How about the Homer Price Challenge?

As it turns out, the Student United Way at Florida State University is staging a Krispy Kreme Challenge on Saturday, 5 February 2011, the day before the Tallahassee Marathon. In the KKC, participants run two miles, eat a dozen doughnuts, and then run two more miles, the "challenge" being to do this in under an hour. Runners in the KKC must not only battle their old enemy of fatigue, but nausea and insulin shock as well. Tallahassee's first Krispy Kreme Challenge in 2010 had hundreds of participants, but the orginal KKC in Raleigh, North Carolina boasts a field of 5,500. More would enter, but the field is capped.

The Homer Price Challenge would be to do the Krispy Kreme Challenge on Saturday and then run the Tallahassee Marathon on Sunday. The name comes from a Robert McCloskey character. McCloskey wrote and illustrated children's fiction like Make Way For Ducklings, Blueberries for Sal, and the Homer Price stories back in the days before books about ancient pedophilic vampires were regarded as suitable for young readers. Homer Price was the main character in a dozen or so of McCloskey's stories in the books Homer Price and Centerburg Tales. Most relevantly, Homer appears in a piece called "The Doughnuts," in which the doughnut-making machine at Uncle Ulysses' lunch counter runs amok, frying up more doughnuts than the town can consume. "The Dougnuts" is the iconic Homer Price story, and was even filmed in 1963. Some might argue for the "Homer Simpson Challenge," but I wouldn't want to invite the lawyers from The Simpsons to come after me for violating that trademark. Homer Price it is.

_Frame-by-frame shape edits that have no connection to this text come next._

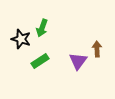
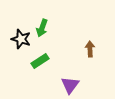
brown arrow: moved 7 px left
purple triangle: moved 8 px left, 24 px down
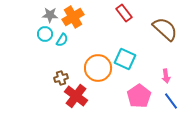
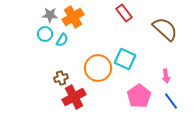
red cross: moved 2 px left, 1 px down; rotated 25 degrees clockwise
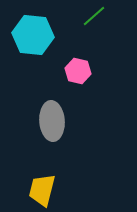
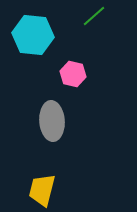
pink hexagon: moved 5 px left, 3 px down
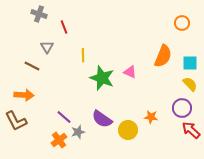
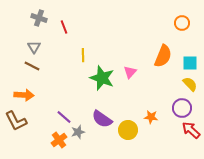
gray cross: moved 4 px down
gray triangle: moved 13 px left
pink triangle: rotated 48 degrees clockwise
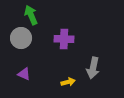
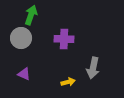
green arrow: rotated 42 degrees clockwise
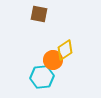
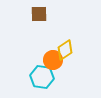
brown square: rotated 12 degrees counterclockwise
cyan hexagon: rotated 15 degrees clockwise
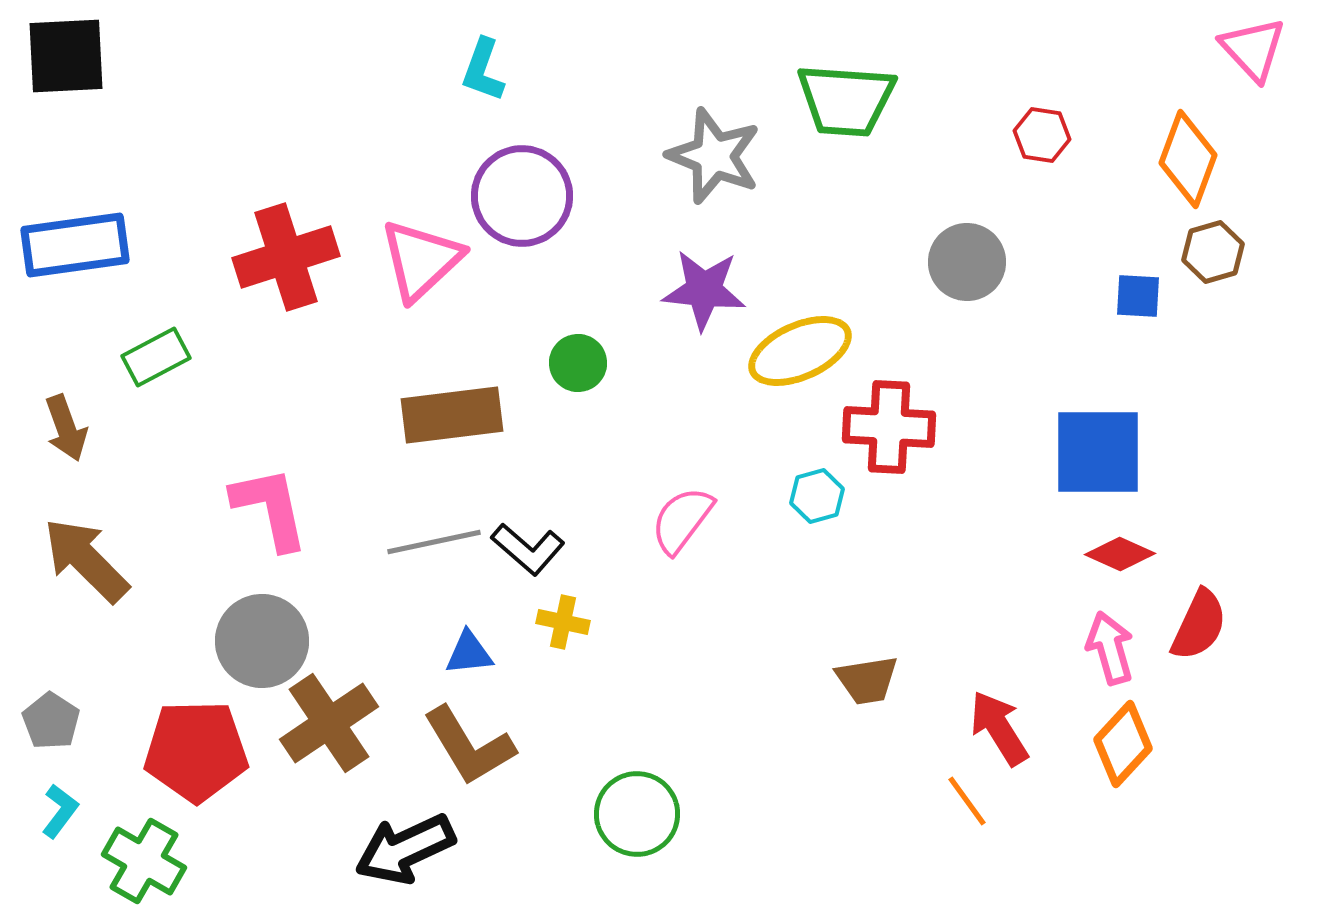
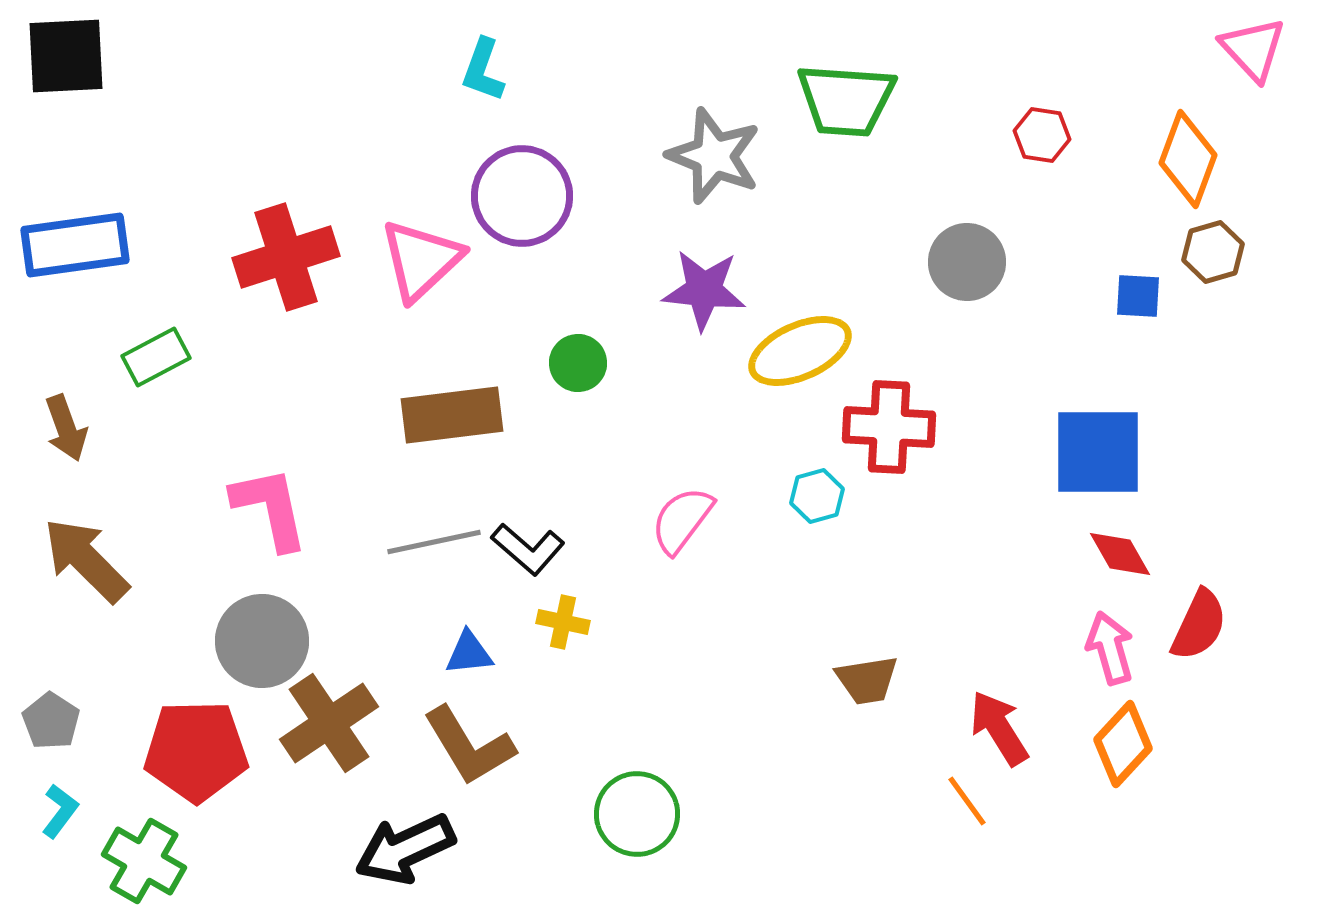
red diamond at (1120, 554): rotated 36 degrees clockwise
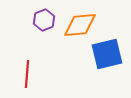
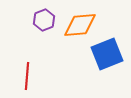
blue square: rotated 8 degrees counterclockwise
red line: moved 2 px down
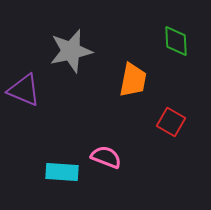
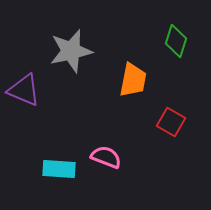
green diamond: rotated 20 degrees clockwise
cyan rectangle: moved 3 px left, 3 px up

This year, of course, it's too late for it to be for anything but bragging rights. But starting in 2012, a special medal could be struck for the hypoglycemic hordes attempting the Homer Price Challenge, i.e., the Krispy Kreme Challenge followed by the Tallahassee Marathon. The KKC might not be the healthiest way to carbo-load the day before the marathon, but it's better than doing a half-marathon carbo-depletion run on the eve of a full marathon. Keep it in mind--"The Homer Price Challenge, closer to home and tastier than the Goofy Challenge!"



  1. One of your very best, Herb! Thoroughly enjoyable read, including all the links I followed! Thanks for letting us get into that brilliant head of yours! :D

  2. Agreed on locals' preference to leave Tallahassee for a big time race. It changes their lives, Herb. Like to a bumper sticker level. "26.2" or even better, "42.2."
    I've witnessed a half ironman tri guy proudly describing what his 70.3 sticker signifies. 70.3. Think about it. It puts those slacker Sudan Boys to shame.
    I'm no marathoner. Therefore the two I've run were both Tallahassee events.
    With past behavior as evidence, I would expect you to propose a Beer Marathon, appropriately modified Kingston Rules. From a spectator's perspective I'd prefer a Milk Marathon or Burrito Marathon.
    Carry on.

  3. John,

    The "26.2" thing has reached the tattoo stage. Be very afraid.

    I don't think anything that I could come up with would out-stupid the 100 miles and 100 beers in 100 hours that the folks on keep talking about. As for a burrito marathon, do you really think a burrito is any harder to keep down than a GU packet?


  4. I was skeptical about those Gu packets, having never run while downing them. At the 2000 Tallahassee Marathon, Gu was available by the case at each aid station. I ate over 20 of them. Two at a time with gatorade after the halfway point. Finished with a huge reserve of energy, as might be imagined. Didn't plan to run that event till the night before, so I wasn't worried about it ruining my "marathon training." (Right.) After a Publix ultimate sub for lunch, ran again later that day. Don't discount the Gu for an easily digested energy source. I suppose 8:17 min/mile counting the stops doesn't shake up the stomach much, tho I was really craving a kosher ham sammich by 20M.